This graphic novel, suitable for both adults and young adults, tells the charming but little known story of silent film star Buster Keaton and his family’s vaudeville troupe that summered near Muskegon in the early 1900s. Keaton and a local boy become friends, each wanting to be in the other´s shoes. The graphics are stunning and the story of two young boys trying to get a feel for who they will be in life is endearing.

“In the House upon the Dirt between the Lake and the Woods” by Matt Bell

In the tradition of Gabriel García Márquez’s “One Hundred Years of Solitude,” Bell uses the power of myth and magic realism to explore family and fatherhood. It’s a dark tale with strange creatures, a labyrinth and a family like no other. Bell, a professor of writing at Northern Michigan University, is a young writer to be watched and read. It will startle you. You’ll put it down, but you’ll pick it up again.

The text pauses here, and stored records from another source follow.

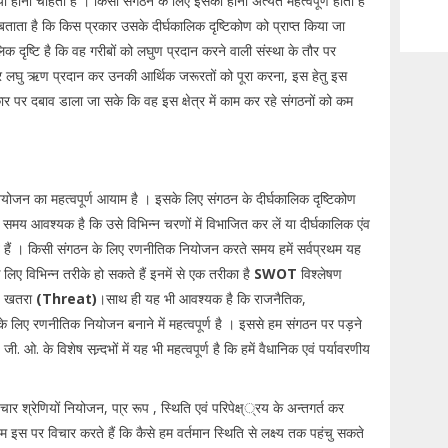
्या होना चाहती है । किसी संगठन के लिए इसका होना अत्यंत महत्वपूर्ण होता है
 बताता है कि किस प्रकार उसके दीर्घकालिक दृष्टिकोण को प्राप्त किया जा
िक दृष्टि है कि वह गरीबों को लघुण प्रदान करने वाली संस्था के तौर पर
 पर लघु ऋण प्रदान कर उनकी आर्थिक जरूरतों को पूरा करना, इस हेतु इस
रकार पर दबाव डाला जा सके कि वह इस क्षेत्र में काम कर रहे संगठनों को कम
नियोजन का महत्वपूर्ण आयाम है । इसके लिए संगठन के दीर्घकालिक दृष्टिकोण
रते समय आवश्यक है कि उसे विभिन्न चरणों में विभाजित कर लें या दीर्घकालिक एंव
र सकते हैं । किसी संगठन के लिए रणनीतिक नियोजन करते समय हमें सर्वप्रथम यह
लिए विभिन्न तरीके हो सकते हैं इनमें से एक तरीका है
SWOT
विश्लेषण
, खतरा
(Threat)
।साथ ही यह भी आवश्यक है कि राजनैतिक,
ा के लिए रणनीतिक नियोजन बनाने में महत्वपूर्ण है । इससे हम संगठन पर पड़ने
. ओ. के विशेष सन्र्दभों में यह भी महत्वपूर्ण है कि हमें वैधानिक एवं पर्यावरणीय
ार श्रेणियों नियोजन, पा्र रूप , स्थिति एवं परिपेक्ष््रय के अन्तगर्त कर
इस पर विचार करते हैं कि कैसे हम वर्तमान स्थिति से लक्ष्य तक पहंचु सकते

(tie) “Teardown: Memoir of a Vanishing City” by Gordon Young and “Detroit: An American Autopsy” by Charlie LeDuff

These are sad tales that explore the plight of two Rust Belt cities, Flint and Detroit. Journalism professor Young, who lives in California, takes a look at his native Flint by temporarily moving home. He’s ostensibly looking for a great real estate deal, but really he’s there to relive the life of a city that no longer exists. Meanwhile, Pulitzer Prize-winning journalist LeDuff, a Detroit native, weaves his own tough family history into a complex story about a great American city on the ropes. Although both writers pull no punches when relating the grim reality of their home cities, you come away from these books with an inherent sense of hope.

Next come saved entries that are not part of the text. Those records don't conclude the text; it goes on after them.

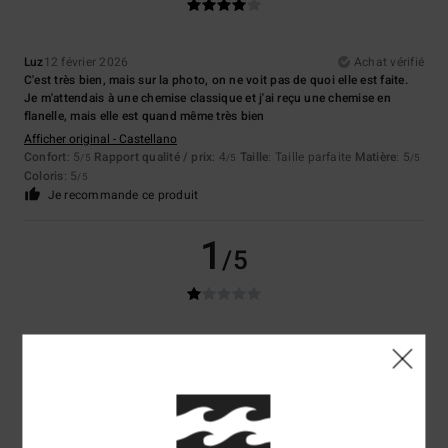
Luz
12 février 2026
Achat vérifié
C'est très bien, mais sur la photo, on ne voit pas de quoi elle est faite.
Je m'attendais à une chemise classique et j'ai reçu une chemise en
flanelle, mais elle est quand même très bien
Afficher original - Castellano
Confort
: 5
Rapport qualité / prix
: 4
Taille
: Taille parfaite
Matière
: 5
/5
/5
/5
Coloris
: 5
/5
Je recommande ce produit
1
/5
Camille
25 janvier 2026
Achat vérifié
Afficher original - Français
5
/5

“Brown Dog” by Jim Harrison

Harrison’s latest, a collection of his novellas featuring his character, Brown Dog, could be this generation’s “Don Quixote”; readers 400 years from now may use it to get a taste of what it was like to live happily as an outsider in this century, away from the suits and stock portfolios. Those who know are flocking to this compilation and those who haven’t been exposed to this ribald, primal and witty character will be surprised by his intense loyalty to his friends and his Pope Francis-like love of underdogs. That it is set in the wilderness of Michigan’s Upper Peninsula is a plus.